# Older Life-Like Gears



## petey (Aug 12, 2012)

Hello, 
I recently acquired a 'blue' box LL F7A. It ran about 4 feet made an ugly noise, and stopped. After I had opened it up, I found what I suspected; crumbled idler gears and cracked axle gears.
In addition, it was not the usual pancake motor drive arrangement. This has an open frame motor, with jointed driveshafts. I am told that these preceeded the pancakes.
The truck axle setup is the same as the pancake style.
So, what I need is a source for the rubber tired, plastic wheeled, geared wheel sets and the idler gears.
Anybody know of something, bluebox Athearn, or---?


----------



## shaygetz (Sep 23, 2007)

Got any pix? Is it like this one?


----------



## petey (Aug 12, 2012)

*Life-Like F7*

Shay,
I just posted a pic in 'Anything Train Album' under Life-Like F7.
Ignore the blurred pic(don't know how to get rid of it).
Your pic is close. My pic matches, exactly a LL 1977 ad.
I don't yet know how to put a picture in a reply.
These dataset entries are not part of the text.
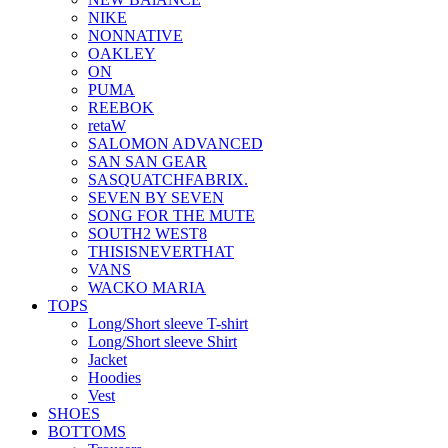
NIKE
NONNATIVE
OAKLEY
ON
PUMA
REEBOK
retaW
SALOMON ADVANCED
SAN SAN GEAR
SASQUATCHFABRIX.
SEVEN BY SEVEN
SONG FOR THE MUTE
SOUTH2 WEST8
THISISNEVERTHAT
VANS
WACKO MARIA
TOPS
Long/Short sleeve T-shirt
Long/Short sleeve Shirt
Jacket
Hoodies
Vest
SHOES
BOTTOMS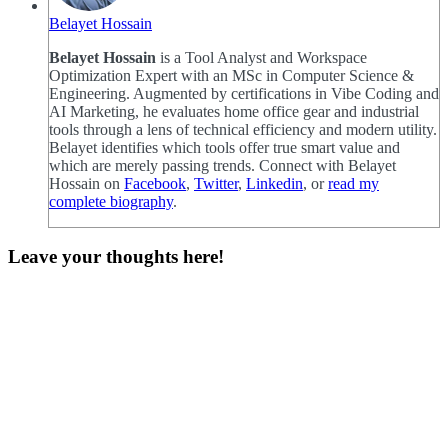
Belayet Hossain
Belayet Hossain
is a Tool Analyst and Workspace
Optimization Expert with an MSc in Computer Science &
Engineering. Augmented by certifications in Vibe Coding and
AI Marketing, he evaluates home office gear and industrial
tools through a lens of technical efficiency and modern utility.
Belayet identifies which tools offer true smart value and
which are merely passing trends. Connect with Belayet
Hossain on
Facebook
,
Twitter
,
Linkedin
, or
read my
complete biography
.
Leave your thoughts here!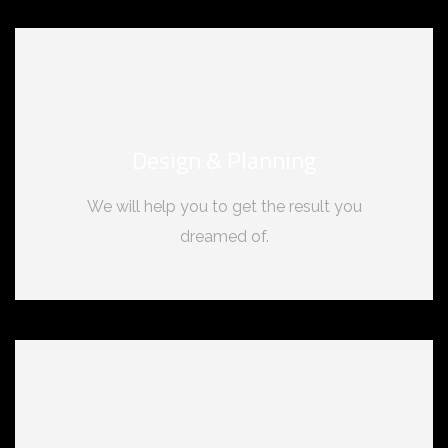
Design & Planning
We will help you to get the result you
dreamed of.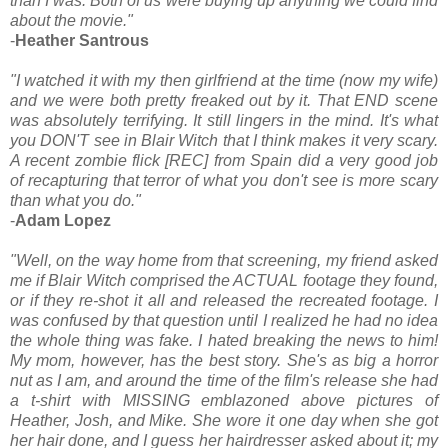
than I was. Both of us were buying up anything we could find
about the movie."
-
Heather Santrous
"I watched it with my then girlfriend at the time (now my wife)
and we were both pretty freaked out by it. That END scene
was absolutely terrifying. It still lingers in the mind. It's what
you DON'T see in Blair Witch that I think makes it very scary.
A recent zombie flick [REC] from Spain did a very good job
of recapturing that terror of what you don't see is more scary
than what you do."
-
Adam Lopez
"Well, on the way home from that screening, my friend asked
me if Blair Witch comprised the ACTUAL footage they found,
or if they re-shot it all and released the recreated footage. I
was confused by that question until I realized he had no idea
the whole thing was fake. I hated breaking the news to him!
My mom, however, has the best story. She's as big a horror
nut as I am, and around the time of the film's release she had
a t-shirt with MISSING emblazoned above pictures of
Heather, Josh, and Mike. She wore it one day when she got
her hair done, and I guess her hairdresser asked about it; my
I'm not real smart about this stuff.


----------



## shaygetz (Sep 23, 2007)

petey said:


> Shay,
> I just posted a pic in 'Anything Train Album' under Life-Like F7.
> Ignore the blurred pic(don't know how to get rid of it).
> Your pic is close. My pic matches, exactly a LL 1977 ad.
> I don't yet know how to put a picture in a reply. I'm not real smart about this stuff.
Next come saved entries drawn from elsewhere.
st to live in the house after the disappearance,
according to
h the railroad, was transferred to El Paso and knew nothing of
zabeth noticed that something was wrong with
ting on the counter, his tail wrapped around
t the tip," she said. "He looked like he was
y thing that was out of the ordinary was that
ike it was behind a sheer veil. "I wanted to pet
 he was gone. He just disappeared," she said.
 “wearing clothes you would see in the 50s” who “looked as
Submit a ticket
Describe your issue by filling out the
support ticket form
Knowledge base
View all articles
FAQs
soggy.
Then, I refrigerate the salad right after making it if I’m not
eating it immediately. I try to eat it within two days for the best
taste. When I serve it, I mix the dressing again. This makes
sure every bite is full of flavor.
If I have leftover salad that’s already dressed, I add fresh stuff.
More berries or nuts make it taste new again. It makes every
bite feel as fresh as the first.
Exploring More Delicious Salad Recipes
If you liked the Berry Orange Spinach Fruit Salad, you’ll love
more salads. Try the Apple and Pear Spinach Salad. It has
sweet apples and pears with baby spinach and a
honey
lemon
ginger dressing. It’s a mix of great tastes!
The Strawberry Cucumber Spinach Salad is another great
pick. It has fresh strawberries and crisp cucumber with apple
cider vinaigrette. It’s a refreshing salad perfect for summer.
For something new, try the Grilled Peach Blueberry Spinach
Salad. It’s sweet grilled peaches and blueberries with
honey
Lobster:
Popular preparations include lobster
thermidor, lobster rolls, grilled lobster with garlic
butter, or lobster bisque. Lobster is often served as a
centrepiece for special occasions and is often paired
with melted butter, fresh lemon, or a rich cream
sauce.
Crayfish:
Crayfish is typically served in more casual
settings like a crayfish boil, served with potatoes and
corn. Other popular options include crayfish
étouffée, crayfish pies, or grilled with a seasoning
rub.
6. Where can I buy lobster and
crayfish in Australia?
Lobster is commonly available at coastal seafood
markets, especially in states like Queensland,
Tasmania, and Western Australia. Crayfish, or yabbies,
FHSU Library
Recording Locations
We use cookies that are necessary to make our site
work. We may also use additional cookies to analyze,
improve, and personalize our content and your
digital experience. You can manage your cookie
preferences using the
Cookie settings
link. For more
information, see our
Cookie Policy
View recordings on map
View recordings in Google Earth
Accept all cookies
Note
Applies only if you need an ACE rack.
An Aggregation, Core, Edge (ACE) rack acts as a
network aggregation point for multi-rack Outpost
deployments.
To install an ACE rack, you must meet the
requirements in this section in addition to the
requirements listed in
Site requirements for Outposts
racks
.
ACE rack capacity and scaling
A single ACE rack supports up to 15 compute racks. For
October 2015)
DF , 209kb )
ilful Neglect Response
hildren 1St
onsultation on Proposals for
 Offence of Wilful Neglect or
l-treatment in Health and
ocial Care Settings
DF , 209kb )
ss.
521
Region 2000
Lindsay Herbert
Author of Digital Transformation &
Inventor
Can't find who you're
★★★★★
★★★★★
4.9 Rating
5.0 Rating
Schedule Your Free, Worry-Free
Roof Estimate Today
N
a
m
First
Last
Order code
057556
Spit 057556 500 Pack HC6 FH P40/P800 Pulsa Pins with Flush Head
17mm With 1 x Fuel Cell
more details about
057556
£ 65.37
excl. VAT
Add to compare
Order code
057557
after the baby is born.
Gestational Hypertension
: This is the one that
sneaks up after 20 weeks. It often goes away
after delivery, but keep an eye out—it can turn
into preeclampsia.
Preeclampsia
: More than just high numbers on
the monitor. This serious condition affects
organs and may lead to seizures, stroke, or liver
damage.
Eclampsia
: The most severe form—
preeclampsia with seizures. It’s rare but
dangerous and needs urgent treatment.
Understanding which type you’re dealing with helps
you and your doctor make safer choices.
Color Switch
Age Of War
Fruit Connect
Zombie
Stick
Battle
That's why I use Photobucket...it saves the forum bandwidth and makes posting pix a copy/paste thing...:thumbsup:

I don't even know where the albums are here


----------



## cv_acr (Oct 28, 2011)

At first I thought you were describing an older LL Proto2000 unit (they also came in light blue boxes for a while). The older Proto2000 units were notorious for the gears cracking. Fortunately Athearn axle gears are a direct replacements.
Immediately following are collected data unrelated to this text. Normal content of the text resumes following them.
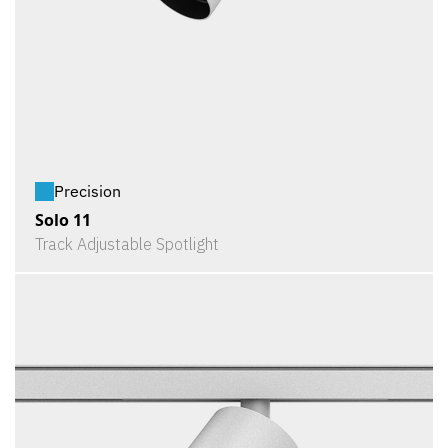
Precision
Solo 11
Track Adjustable Spotlight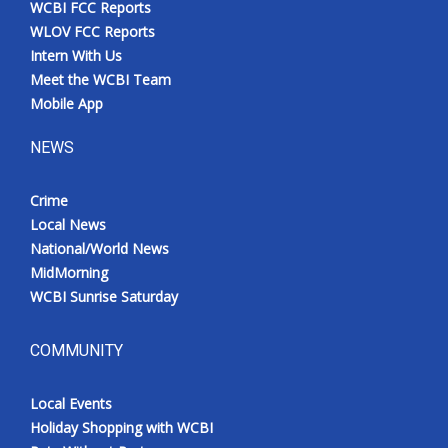
WCBI FCC Reports
Meet the WCBI Team
WLOV FCC Reports
Intern With Us
Mobile App
Meet the WCBI Team
Mobile App
WCBI – On-Air Guest Rules
NEWS
ADVERTISE
Crime
Local News
Broadcast & Digital
National/World News
MidMorning
Outdoor Media
WCBI Sunrise Saturday
Video Services of WCBI
COMMUNITY
WCBI Payment Portal
Local Events
WCBI live
Holiday Shopping with WCBI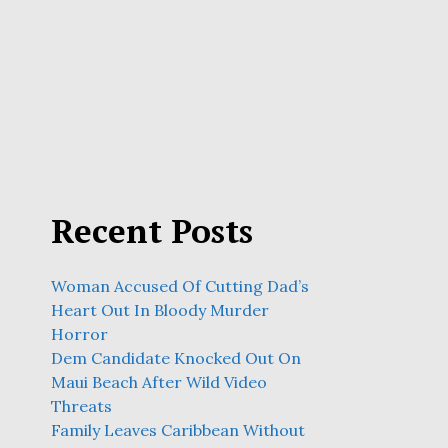
Recent Posts
Woman Accused Of Cutting Dad’s
Heart Out In Bloody Murder
Horror
Dem Candidate Knocked Out On
Maui Beach After Wild Video
Threats
Family Leaves Caribbean Without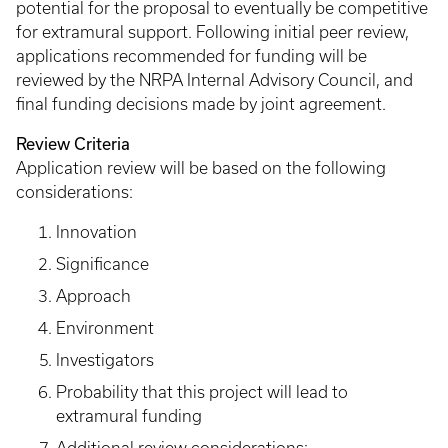
potential for the proposal to eventually be competitive
for extramural support. Following initial peer review,
applications recommended for funding will be
reviewed by the NRPA Internal Advisory Council, and
final funding decisions made by joint agreement.
Review Criteria
Application review will be based on the following
considerations:
Innovation
Significance
Approach
Environment
Investigators
Probability that this project will lead to
extramural funding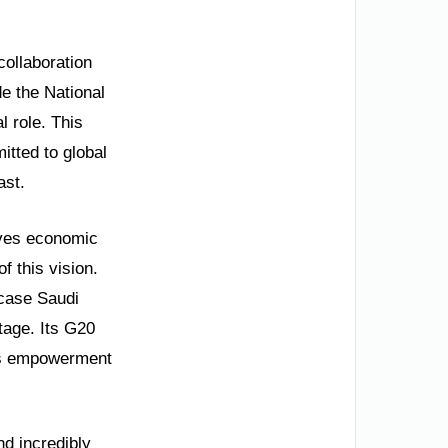
collaboration
e the National
l role. This
itted to global
ast.
rives economic
f this vision.
wcase Saudi
stage. Its G20
’s empowerment
nd incredibly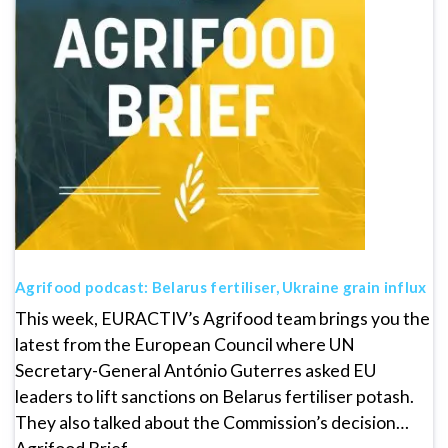
Agrifood podcast: Belarus fertiliser, Ukraine grain influx
This week, EURACTIV’s Agrifood team brings you the
latest from the European Council where UN
Secretary-General António Guterres asked EU
leaders to lift sanctions on Belarus fertiliser potash.
They also talked about the Commission’s decision…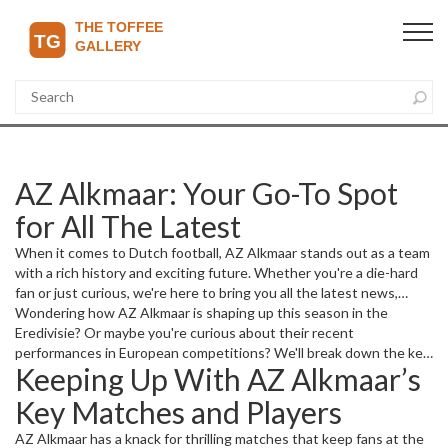
AZ Alkmaar: Your Go-To Spot
for All The Latest
When it comes to Dutch football, AZ Alkmaar stands out as a team
with a rich history and exciting future. Whether you're a die-hard
fan or just curious, we're here to bring you all the latest news,
match updates, and insights about AZ Alkmaar. From player moves
Wondering how AZ Alkmaar is shaping up this season in the
to game day highlights, we've got you covered.
Eredivisie? Or maybe you're curious about their recent
performances in European competitions? We'll break down the key
Keeping Up With AZ Alkmaar’s
moments and what they mean for the club’s ambitions. Plus, keep
an eye out for transfer news and how new signings might change
Key Matches and Players
the game plan.
AZ Alkmaar has a knack for thrilling matches that keep fans at the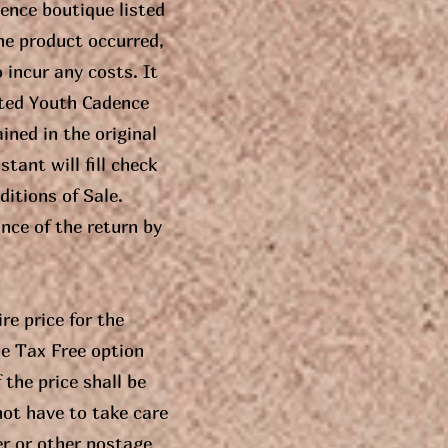
ence boutique listed
he product occurred,
 incur any costs. It
ected Youth Cadence
ined in the original
tant will fill check
itions of Sale.
nce of the return by
re price for the
he Tax Free option
 the price shall be
not have to take care
er or other postage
However it seems you're talking about an older Life-Like (non-"Proto" series) unit, so I can't help out too much. I've never really touched those.


----------



## petey (Aug 12, 2012)

*Life-Like F7*

Hello Chris, 
Thanks for reminding me of the Ath axles for P2Ks. I also have an early set of FAs that sound like the geearing is bad. But which Athearn-blue box, rtr, or gen?


----------



## cv_acr (Oct 28, 2011)

petey said:


> Hello Chris,
> Thanks for reminding me of the Ath axles for P2Ks. I also have an early set of FAs that sound like the geearing is bad. But which Athearn-blue box, rtr, or gen?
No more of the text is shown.